During yesterday’s second annual Sentiment Analysis Symposium in New York City, hosted by Alta Plana Corp. and its founder Seth Grimes, the audience got an earful about how bad data can negatively impact efforts to understand sentiment before they even get underway.
“To take advantage of sentiment analysis you need good data,” said Israel Mirsky, EVP, Emerging Media & Technology, Porter Novelli. If sentiment analysis is performed over corporate-owned data, chances are better that it’s in good shape than when it’s information sourced from the world of social media. “The success of these tools requires being run on data of the highest quality,” he said. “Bad research equals bad results.”
The audience was urged to test out their data source providers to see who really does do the best job, paying attention to issues such as whether there are holes on the blog and forum aggregation side or on the real-time data aggregation end of things. Twitter’s own API feeds came under scrutiny. Using that approach, Mirsky said, can be a big mistake, because of the caps it places on data. He also expressed concern that those providers who say their apps have access to all the firehose data actually do. “It’s ugly out there,” he said.
In fact, pointed out Steve Rappaport, Knowledge Solutions Director, the Advertising Research Foundation, about 5 to 15 percent of data makes its way out through the Twitter API compared to the 90ish percent-range from Twitter’s firehose.
Other panelists agreed that poor data can lead to problems down the road. “Data is messy. Twitter in particular is really messy,” says Jeff Catlin, CEO of Lexalytics. Even assuming you have a relatively clean Twitter feed with relatively topical data – a big assumption, he said – then you have to figure out what people actually are saying “in whatever language it is they’re writing in. God help the poor machines. We’ve put years and years of work to understand grammar, capitalization, and crap like that, and there ain’t none.”
Don’t forget the junk data in the mix, too. “Once you eliminate spam, content farms and invalid mentions, for many clients there is not enough validated, real, important content left to make automated sentiment analysis accurate,” said Katie Delahaye Paine, CEO, KDPaine & Partners, a consulting and research firm that helps companies measure the success of social media and traditional PR programs. “You must figure this out and be honest if this is a good fit. Every company has been pitched by some automated sentiment analysis company and half the times I had to say, ‘Look, you get 100 clips a month. It’s not worth it.’” To add to that, some companies just don’t generate a lot of sentiment, one way or another. “Eighty percent of the conversation is neutral – people are just making an observation,” she said.
One of the points that was made was that marketing seems to have been the zone where sentiment analysis first landed, but it’s not necessarily an exclusive fit or perhaps even the best one. What might be? Catlin sees travel and tourism as a natural fit – “there’s lots of data feeding back all the time,” he says. Symposium attendees also saw presentations that made a case for sentiment analytics in financial sector and trading apps, for example. “The most important thing in the stock market is early warning [that] something is going up or down,” said Ronen Feldman, associate professor at Hebrew University and co-founder of text mining company Digital Trowel. “But you can’t use sentiment alone. You have to use it with technical and fundamental analysis. Then you add sentiment and you get much better results.”

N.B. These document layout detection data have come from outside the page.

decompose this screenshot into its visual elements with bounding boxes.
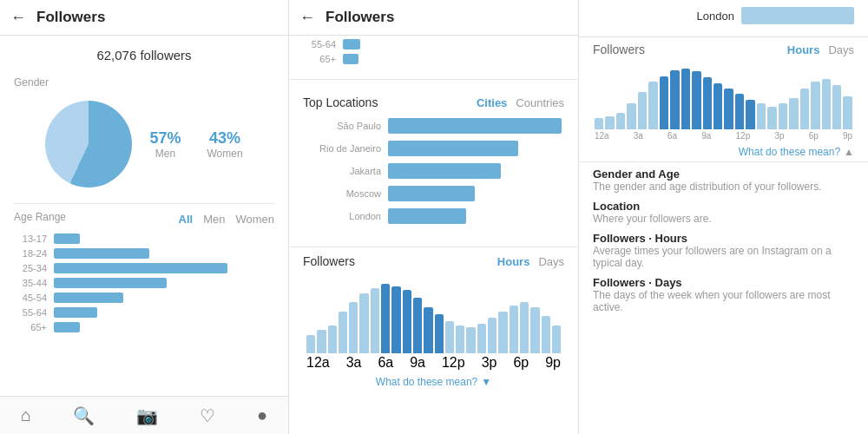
bar-column <box>456 326 464 353</box>
mid-panel-title: Followers <box>326 9 394 26</box>
pie-container: 57% Men 43% Women <box>14 92 274 196</box>
followers-hours-section: Followers Hours Days 12a 3a 6a 9a 12p 3p… <box>289 254 578 371</box>
mid-divider-1 <box>289 79 578 80</box>
men-label: 57% Men <box>149 129 181 160</box>
hours-tab[interactable]: Hours <box>497 255 530 268</box>
bar-column <box>713 83 722 129</box>
location-filter-tabs: Cities Countries <box>477 96 564 109</box>
bar-column <box>466 327 475 353</box>
bar-column <box>445 321 454 353</box>
what-mean-mid[interactable]: What do these mean? ▼ <box>289 371 578 393</box>
top-age-bars: 55-64 65+ <box>289 36 578 72</box>
mid-header: ← Followers <box>289 0 578 36</box>
women-percentage: 43% <box>207 129 242 148</box>
cities-tab[interactable]: Cities <box>477 96 507 109</box>
bar-column <box>510 306 518 353</box>
info-section: Gender and AgeThe gender and age distrib… <box>579 161 868 326</box>
followers-hours-header: Followers Hours Days <box>303 254 564 268</box>
bar-column <box>703 77 712 129</box>
bar-column <box>424 307 432 353</box>
bar-column <box>746 100 754 129</box>
bar-column <box>520 302 529 353</box>
what-mean-link[interactable]: What do these mean? <box>739 146 840 158</box>
home-icon[interactable]: ⌂ <box>21 405 31 425</box>
followers-count: 62,076 followers <box>0 36 288 69</box>
bar-column <box>306 335 315 353</box>
left-back-button[interactable]: ← <box>10 9 26 27</box>
mid-back-button[interactable]: ← <box>299 9 315 27</box>
bar-column <box>789 98 798 129</box>
bar-column <box>724 89 733 129</box>
pie-labels: 57% Men 43% Women <box>149 129 242 160</box>
bar-column <box>391 286 400 353</box>
bar-column <box>627 103 635 129</box>
bar-column <box>616 113 625 129</box>
age-bar-row: 45-54 <box>14 293 274 303</box>
age-bar-55-64: 55-64 <box>303 39 564 49</box>
men-text: Men <box>149 148 181 160</box>
top-locations-section: Top Locations Cities Countries São Paulo… <box>289 87 578 240</box>
bar-column <box>767 107 776 129</box>
rf-hours-tab[interactable]: Hours <box>787 43 820 56</box>
top-locations-title: Top Locations <box>303 95 378 109</box>
london-row: London <box>593 7 854 24</box>
bar-column <box>779 103 787 129</box>
gender-section: Gender 57% Men 43% Women <box>0 69 288 203</box>
chevron-up-icon: ▲ <box>844 146 854 158</box>
bar-column <box>359 293 368 353</box>
bar-column <box>435 314 444 353</box>
bar-column <box>843 96 852 129</box>
info-row: Followers · HoursAverage times your foll… <box>593 232 854 269</box>
search-icon[interactable]: 🔍 <box>73 405 95 426</box>
age-bars: 13-1718-2425-3435-4445-5455-6465+ <box>14 233 274 332</box>
rf-filters: Hours Days <box>787 43 854 56</box>
what-mean-right[interactable]: What do these mean? ▲ <box>579 146 868 161</box>
women-text: Women <box>207 148 242 160</box>
info-row: Followers · DaysThe days of the week whe… <box>593 276 854 313</box>
bar-column <box>477 324 486 353</box>
right-followers-section: Followers Hours Days 12a 3a 6a 9a 12p 3p… <box>579 37 868 146</box>
days-tab[interactable]: Days <box>538 255 564 268</box>
bar-column <box>822 79 831 129</box>
right-bar-chart <box>593 60 854 129</box>
bar-column <box>800 89 809 129</box>
age-bar-65plus: 65+ <box>303 54 564 64</box>
mid-panel: ← Followers 55-64 65+ Top Locations Citi… <box>289 0 579 434</box>
age-section: Age Range All Men Women 13-1718-2425-343… <box>0 204 288 344</box>
mid-bar-chart <box>303 275 564 353</box>
women-label: 43% Women <box>207 129 242 160</box>
heart-icon[interactable]: ♡ <box>200 405 215 426</box>
profile-icon[interactable]: ● <box>257 405 267 425</box>
rf-days-tab[interactable]: Days <box>828 43 854 56</box>
age-bar-row: 55-64 <box>14 307 274 318</box>
location-bar-row: São Paulo <box>303 118 564 134</box>
bar-column <box>413 298 422 353</box>
followers-hours-filters: Hours Days <box>497 255 564 268</box>
bar-column <box>605 116 614 129</box>
mid-divider-2 <box>289 247 578 247</box>
bar-column <box>595 118 603 129</box>
camera-icon[interactable]: 📷 <box>136 405 158 426</box>
bar-column <box>542 316 550 353</box>
bottom-nav: ⌂ 🔍 📷 ♡ ● <box>0 396 288 434</box>
countries-tab[interactable]: Countries <box>516 96 564 109</box>
bar-column <box>660 76 668 129</box>
gender-label: Gender <box>14 76 274 89</box>
right-x-labels: 12a 3a 6a 9a 12p 3p 6p 9p <box>593 129 854 141</box>
bar-column <box>317 330 326 353</box>
location-bar-row: Jakarta <box>303 163 564 179</box>
age-bar-row: 65+ <box>14 322 274 332</box>
bar-column <box>735 94 744 129</box>
bar-column <box>670 70 679 129</box>
left-header: ← Followers <box>0 0 288 36</box>
age-filter-men[interactable]: Men <box>203 213 225 226</box>
bar-column <box>681 69 690 129</box>
age-filter-all[interactable]: All <box>179 213 194 226</box>
bar-column <box>488 318 496 353</box>
age-bar-row: 35-44 <box>14 278 274 288</box>
bar-column <box>757 103 766 129</box>
age-filter-women[interactable]: Women <box>235 213 274 226</box>
location-bar-row: Moscow <box>303 186 564 201</box>
bar-column <box>349 302 358 353</box>
bar-column <box>339 312 347 353</box>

Then there’s eBay, which has experimented with sentiment analytics starting with product domains and reviews and wound up to where the sentiment analytics engine it created and the NLP group it runs are helping the company’s IT deal with the early tracking of site problems and downtime. It’s taken a path that has included leveraging the application of general sentiment analytics to find negative tweets about site performance, extracting events, and correlating keyword analysis to spikes in related Twitter traffic, says Catherine Baudin, Senior Research Scientist, eBay Research Lab. “Not every thing has to be the most fantastic NLP technology,” she said. “If you can combine multiple clues you might be able to do some things.”

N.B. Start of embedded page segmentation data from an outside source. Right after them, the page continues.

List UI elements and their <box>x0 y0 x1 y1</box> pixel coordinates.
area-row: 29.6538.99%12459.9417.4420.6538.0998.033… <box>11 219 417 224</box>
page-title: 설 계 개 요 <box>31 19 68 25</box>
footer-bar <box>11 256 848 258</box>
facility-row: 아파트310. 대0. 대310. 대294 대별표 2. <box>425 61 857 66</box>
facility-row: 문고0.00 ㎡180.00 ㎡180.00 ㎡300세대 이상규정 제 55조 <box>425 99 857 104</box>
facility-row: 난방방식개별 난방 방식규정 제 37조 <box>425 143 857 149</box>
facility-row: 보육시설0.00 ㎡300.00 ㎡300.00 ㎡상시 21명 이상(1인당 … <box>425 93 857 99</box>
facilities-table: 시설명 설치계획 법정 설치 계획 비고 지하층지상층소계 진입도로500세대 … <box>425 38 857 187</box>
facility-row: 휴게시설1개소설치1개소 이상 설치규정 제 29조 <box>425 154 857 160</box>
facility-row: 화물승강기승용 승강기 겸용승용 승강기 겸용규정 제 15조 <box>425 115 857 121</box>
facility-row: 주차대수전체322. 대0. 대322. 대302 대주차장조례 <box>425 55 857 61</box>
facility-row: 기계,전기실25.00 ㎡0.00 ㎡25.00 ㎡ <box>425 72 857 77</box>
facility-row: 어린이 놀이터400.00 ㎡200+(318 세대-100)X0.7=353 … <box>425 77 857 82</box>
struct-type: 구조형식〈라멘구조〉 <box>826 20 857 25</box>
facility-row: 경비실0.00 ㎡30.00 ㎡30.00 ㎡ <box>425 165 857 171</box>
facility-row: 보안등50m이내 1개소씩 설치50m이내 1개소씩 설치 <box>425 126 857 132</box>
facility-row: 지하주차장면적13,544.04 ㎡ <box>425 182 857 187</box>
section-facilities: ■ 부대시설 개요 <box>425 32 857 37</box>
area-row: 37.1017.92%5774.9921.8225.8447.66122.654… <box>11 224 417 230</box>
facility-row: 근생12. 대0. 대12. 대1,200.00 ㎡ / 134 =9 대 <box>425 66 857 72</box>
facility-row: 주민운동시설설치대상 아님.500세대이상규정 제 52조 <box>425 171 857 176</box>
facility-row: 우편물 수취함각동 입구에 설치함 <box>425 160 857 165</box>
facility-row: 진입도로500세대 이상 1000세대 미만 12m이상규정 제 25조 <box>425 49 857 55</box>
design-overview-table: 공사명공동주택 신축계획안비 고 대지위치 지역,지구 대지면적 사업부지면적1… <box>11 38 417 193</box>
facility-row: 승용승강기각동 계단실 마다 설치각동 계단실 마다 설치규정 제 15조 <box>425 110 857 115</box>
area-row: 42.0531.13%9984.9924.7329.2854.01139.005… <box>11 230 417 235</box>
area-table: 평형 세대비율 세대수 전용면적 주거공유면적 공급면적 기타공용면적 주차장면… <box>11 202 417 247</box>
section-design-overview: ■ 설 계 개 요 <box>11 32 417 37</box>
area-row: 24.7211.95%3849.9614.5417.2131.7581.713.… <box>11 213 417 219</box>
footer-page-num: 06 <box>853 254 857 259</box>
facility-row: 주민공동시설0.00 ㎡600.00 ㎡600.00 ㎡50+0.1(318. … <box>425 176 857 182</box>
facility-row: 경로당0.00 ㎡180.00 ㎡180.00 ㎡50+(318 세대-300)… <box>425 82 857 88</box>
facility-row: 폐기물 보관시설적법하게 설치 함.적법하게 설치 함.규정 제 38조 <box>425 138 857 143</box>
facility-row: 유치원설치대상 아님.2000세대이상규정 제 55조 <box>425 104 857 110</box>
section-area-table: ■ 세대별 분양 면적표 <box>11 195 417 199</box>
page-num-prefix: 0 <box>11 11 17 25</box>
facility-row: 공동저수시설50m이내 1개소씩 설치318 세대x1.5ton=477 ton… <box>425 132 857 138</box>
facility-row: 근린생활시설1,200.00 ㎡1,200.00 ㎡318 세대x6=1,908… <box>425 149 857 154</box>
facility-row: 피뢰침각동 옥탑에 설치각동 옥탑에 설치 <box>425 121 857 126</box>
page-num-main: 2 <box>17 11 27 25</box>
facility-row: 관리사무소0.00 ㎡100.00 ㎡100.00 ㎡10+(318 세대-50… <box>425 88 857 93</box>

This doesn’t mean that marketing efforts should necessarily lose the toehold they have in sentiment analytics. It’s as much a matter of how you look at its application there as anything else. “Markting resource management looks at all the ways we communicate,” said Seth Earley, president and CEO of Earley & Associates. “Sentiment analysis is one piece.”

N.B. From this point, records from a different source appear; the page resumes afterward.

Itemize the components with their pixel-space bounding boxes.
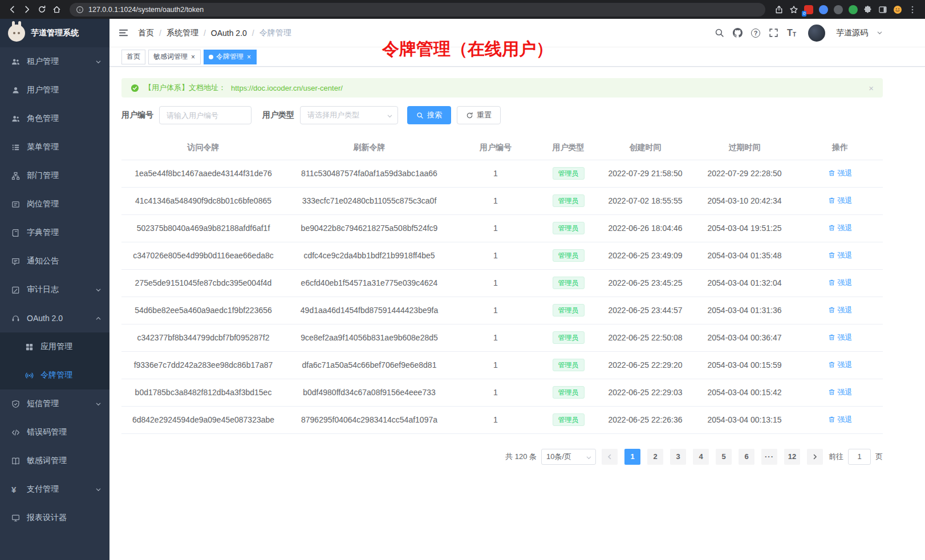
col-access-token: 访问令牌 bbox=[121, 136, 285, 160]
user-avatar[interactable] bbox=[808, 25, 825, 42]
search-button[interactable]: 搜索 bbox=[407, 106, 451, 124]
next-page-button[interactable] bbox=[807, 449, 823, 465]
force-logout-button[interactable]: 强退 bbox=[828, 168, 853, 178]
sidebar-item-sensitive-word[interactable]: 敏感词管理 bbox=[0, 447, 109, 475]
page-ellipsis-button[interactable]: ··· bbox=[761, 449, 777, 465]
page-button-2[interactable]: 2 bbox=[647, 449, 663, 465]
help-icon[interactable]: ? bbox=[751, 29, 760, 38]
page-button-6[interactable]: 6 bbox=[739, 449, 754, 465]
cell-user-type: 管理员 bbox=[538, 406, 599, 433]
fullscreen-icon[interactable] bbox=[769, 28, 778, 38]
force-logout-button[interactable]: 强退 bbox=[828, 415, 853, 425]
address-bar[interactable]: 127.0.0.1:1024/system/oauth2/token bbox=[70, 3, 765, 17]
sidebar-item-notice[interactable]: 通知公告 bbox=[0, 247, 109, 275]
extension-icon-1[interactable]: 0 bbox=[804, 5, 813, 14]
sidebar-item-sms[interactable]: 短信管理 bbox=[0, 389, 109, 418]
sidebar-item-label: 令牌管理 bbox=[40, 370, 72, 380]
prev-page-button[interactable] bbox=[602, 449, 618, 465]
font-size-icon[interactable]: TT bbox=[787, 29, 796, 38]
tab-sensitive-word[interactable]: 敏感词管理 × bbox=[148, 50, 201, 64]
page-size-select[interactable]: 10条/页 bbox=[541, 449, 596, 465]
browser-reload-button[interactable] bbox=[34, 2, 49, 17]
post-icon bbox=[11, 200, 20, 209]
breadcrumb-home[interactable]: 首页 bbox=[138, 28, 154, 38]
browser-chrome: 127.0.0.1:1024/system/oauth2/token 0 bbox=[0, 0, 925, 19]
force-logout-button[interactable]: 强退 bbox=[828, 196, 853, 206]
bookmark-star-icon[interactable] bbox=[789, 5, 798, 14]
refresh-icon bbox=[466, 112, 473, 119]
extension-icon-2[interactable] bbox=[819, 5, 828, 14]
cell-expire-time: 2054-03-04 00:36:47 bbox=[692, 324, 797, 351]
cell-refresh-token: 8796295f04064c2983414cc54af1097a bbox=[285, 406, 453, 433]
tab-token[interactable]: 令牌管理 × bbox=[204, 50, 257, 64]
site-info-icon[interactable] bbox=[76, 6, 84, 14]
force-logout-button[interactable]: 强退 bbox=[828, 360, 853, 370]
sidebar-item-oauth-token[interactable]: 令牌管理 bbox=[0, 361, 109, 389]
github-icon[interactable] bbox=[733, 28, 743, 38]
close-icon[interactable]: × bbox=[869, 83, 874, 93]
sidebar-item-role[interactable]: 角色管理 bbox=[0, 104, 109, 133]
chevron-down-icon[interactable] bbox=[877, 30, 883, 36]
browser-back-button[interactable] bbox=[5, 2, 19, 17]
sidebar-item-tenant[interactable]: 租户管理 bbox=[0, 47, 109, 76]
user-type-select[interactable]: 请选择用户类型 bbox=[300, 106, 398, 124]
cell-actions: 强退 bbox=[797, 297, 883, 324]
hamburger-icon[interactable] bbox=[118, 27, 129, 38]
user-type-badge: 管理员 bbox=[553, 222, 585, 234]
sidebar-item-label: 报表设计器 bbox=[27, 513, 67, 523]
browser-forward-button[interactable] bbox=[19, 2, 34, 17]
sidebar-item-error-code[interactable]: 错误码管理 bbox=[0, 418, 109, 447]
search-icon[interactable] bbox=[715, 28, 724, 38]
user-type-badge: 管理员 bbox=[553, 249, 585, 262]
sidebar-item-audit-log[interactable]: 审计日志 bbox=[0, 275, 109, 304]
sidebar-item-dict[interactable]: 字典管理 bbox=[0, 218, 109, 247]
sidebar-item-dept[interactable]: 部门管理 bbox=[0, 161, 109, 190]
browser-home-button[interactable] bbox=[49, 2, 64, 17]
goto-label: 前往 bbox=[829, 452, 843, 462]
browser-menu-icon[interactable] bbox=[908, 5, 917, 14]
force-logout-button[interactable]: 强退 bbox=[828, 305, 853, 315]
share-icon[interactable] bbox=[774, 5, 784, 14]
extension-icon-4[interactable] bbox=[849, 5, 858, 14]
extensions-puzzle-icon[interactable] bbox=[863, 5, 873, 14]
page-button-12[interactable]: 12 bbox=[784, 449, 800, 465]
goto-page-input[interactable] bbox=[848, 449, 871, 465]
page-button-5[interactable]: 5 bbox=[716, 449, 732, 465]
sidebar-item-post[interactable]: 岗位管理 bbox=[0, 190, 109, 218]
page-button-3[interactable]: 3 bbox=[670, 449, 686, 465]
user-icon bbox=[11, 86, 20, 95]
force-logout-button[interactable]: 强退 bbox=[828, 387, 853, 397]
extension-icon-3[interactable] bbox=[834, 5, 843, 14]
reset-button[interactable]: 重置 bbox=[457, 106, 501, 124]
profile-avatar-icon[interactable] bbox=[893, 5, 902, 14]
force-logout-button[interactable]: 强退 bbox=[828, 332, 853, 343]
user-name[interactable]: 芋道源码 bbox=[836, 28, 868, 38]
cell-user-id: 1 bbox=[453, 242, 538, 269]
cell-user-type: 管理员 bbox=[538, 379, 599, 406]
tab-home[interactable]: 首页 bbox=[121, 50, 145, 64]
cell-user-id: 1 bbox=[453, 269, 538, 297]
breadcrumb-oauth[interactable]: OAuth 2.0 bbox=[211, 29, 247, 38]
sidebar-item-user[interactable]: 用户管理 bbox=[0, 76, 109, 104]
user-type-badge: 管理员 bbox=[553, 359, 585, 371]
force-logout-button[interactable]: 强退 bbox=[828, 250, 853, 261]
sidebar-item-oauth-app[interactable]: 应用管理 bbox=[0, 332, 109, 361]
sidebar-item-payment[interactable]: ¥ 支付管理 bbox=[0, 475, 109, 504]
app-logo[interactable]: 芋道管理系统 bbox=[0, 19, 109, 47]
breadcrumb-system[interactable]: 系统管理 bbox=[167, 28, 198, 38]
force-logout-button[interactable]: 强退 bbox=[828, 278, 853, 288]
force-logout-button[interactable]: 强退 bbox=[828, 223, 853, 233]
user-id-input[interactable] bbox=[159, 106, 251, 124]
sidebar-item-menu[interactable]: 菜单管理 bbox=[0, 133, 109, 161]
page-button-4[interactable]: 4 bbox=[693, 449, 709, 465]
cell-actions: 强退 bbox=[797, 187, 883, 214]
breadcrumb-separator: / bbox=[159, 29, 161, 38]
page-button-1[interactable]: 1 bbox=[624, 449, 640, 465]
doc-alert-link[interactable]: https://doc.iocoder.cn/user-center/ bbox=[231, 84, 343, 92]
chevron-down-icon bbox=[387, 113, 393, 119]
sidebar-item-report-designer[interactable]: 报表设计器 bbox=[0, 504, 109, 532]
close-icon[interactable]: × bbox=[246, 54, 251, 60]
sidebar-item-oauth[interactable]: OAuth 2.0 bbox=[0, 304, 109, 332]
close-icon[interactable]: × bbox=[190, 54, 196, 60]
side-panel-icon[interactable] bbox=[878, 5, 887, 14]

And, says Catlin, marketers need to break out of their past practices that meant caring about all mentions and all sentiment on all mentions. In other words, you just don’t need all the gory details you once did when the world had a lot less content. “In the new world with this much information that’s not important,” he told The Semantic Web Blog. “You want mentions but the only ones that affect your brand are at the edges. Everyone is saying there’s too much gray – well, throw it away. It really doesn’t affect your brand. Maybe you’ll miss an important nugget here or there but really, the just about any of the engines out there [including Lexalytics] get the outliers right. Out here [on the edges] the engines are great. So it’s not so much that [sentiment analytics] isn’t right for marketing, but that marketing doesn’t always look at it in the right way.”